(Page images and extracted text)
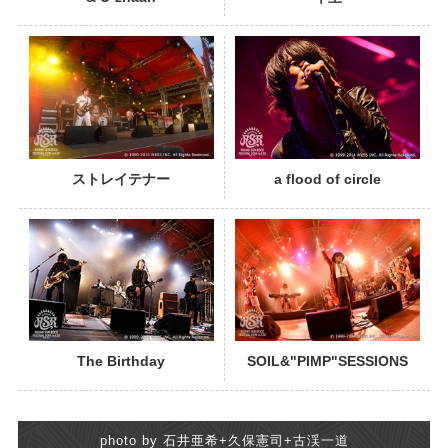
PHOTO
ストレイテナー
a flood of circle
PHOTO
The Birthday
SOIL&"PIMP"SESSIONS
photo by 石井亜希+久保憲司+古渓一道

What the exercise asks —
Would you please repeat the entries above verbatim, excluding each picture?

The answer —
PHOTO
ストレイテナー
a flood of circle
PHOTO
The Birthday
SOIL&"PIMP"SESSIONS
photo by 石井亜希+久保憲司+古渓一道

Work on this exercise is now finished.